Sienna snatched last week’s Chemistry test from my desk. I hadn’t turned it over. I knew it was a D minus.

She cackled and passed it around.

“Leah, you would think someone who spends most of her time alone would have better grades,” she said. Her birds laughed on cue. “What do you do all day? Obviously not study.” She gasped slowly like she’d gotten a revelation in that blonde head of hers. “You fantasize about us, don’t you? You probably sleep in Whit’s old bed to feel close to her.”

Laughter spread around the room like an airborne disease. Disease. I shivered. That was an intriguing thought; I could almost hear the sound their bodies would make against the floor when it hit.

“Leah, come on. Say something. Scream at me, it’s been a while. At least cry,” Sienna said, laughing and leaning into my desk, closer to danger.
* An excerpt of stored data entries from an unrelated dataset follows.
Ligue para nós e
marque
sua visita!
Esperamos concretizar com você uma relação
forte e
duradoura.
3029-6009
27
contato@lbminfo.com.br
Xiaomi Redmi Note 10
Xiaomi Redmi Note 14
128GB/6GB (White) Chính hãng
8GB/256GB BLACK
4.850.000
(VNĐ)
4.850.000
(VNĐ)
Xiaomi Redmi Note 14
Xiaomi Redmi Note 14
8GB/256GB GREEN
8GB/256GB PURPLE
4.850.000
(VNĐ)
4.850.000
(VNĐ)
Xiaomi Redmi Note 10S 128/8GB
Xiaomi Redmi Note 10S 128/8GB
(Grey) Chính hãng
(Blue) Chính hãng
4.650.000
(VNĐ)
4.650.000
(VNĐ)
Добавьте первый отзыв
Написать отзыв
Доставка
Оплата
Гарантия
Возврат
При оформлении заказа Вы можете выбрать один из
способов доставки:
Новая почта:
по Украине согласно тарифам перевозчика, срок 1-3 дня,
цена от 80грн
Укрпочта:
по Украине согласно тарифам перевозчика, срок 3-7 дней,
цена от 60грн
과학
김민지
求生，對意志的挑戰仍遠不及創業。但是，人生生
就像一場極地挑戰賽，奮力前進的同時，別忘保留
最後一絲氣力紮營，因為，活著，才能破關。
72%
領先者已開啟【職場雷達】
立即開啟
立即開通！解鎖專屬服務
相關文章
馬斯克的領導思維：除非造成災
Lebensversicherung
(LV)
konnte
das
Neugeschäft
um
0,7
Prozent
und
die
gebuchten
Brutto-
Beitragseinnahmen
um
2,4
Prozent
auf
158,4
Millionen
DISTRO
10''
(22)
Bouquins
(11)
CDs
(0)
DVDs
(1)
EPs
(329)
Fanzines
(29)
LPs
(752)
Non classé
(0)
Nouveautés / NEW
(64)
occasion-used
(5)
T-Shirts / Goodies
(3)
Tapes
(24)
I didn’t cry. I never cry. And if I were going to, it wouldn’t be because of Sienna. I had bigger problems. I’d just broken a promise I’d made to God to not think about hurting His people, His children. And today was not the day to piss Him off.

My old roommate, Whitney Nguyen, graciously returned my test as she cackled with the rest of the birds. She liked the idea of me pining over her, but she knew I didn’t spend my free time thinking about her or sleeping in her old bed. After fourteen years of hard labor as my roommate, she’d given up on being friends or me being remotely normal. The current theory to explain my oddness was that I was in love with all of the girls and consumed by lust.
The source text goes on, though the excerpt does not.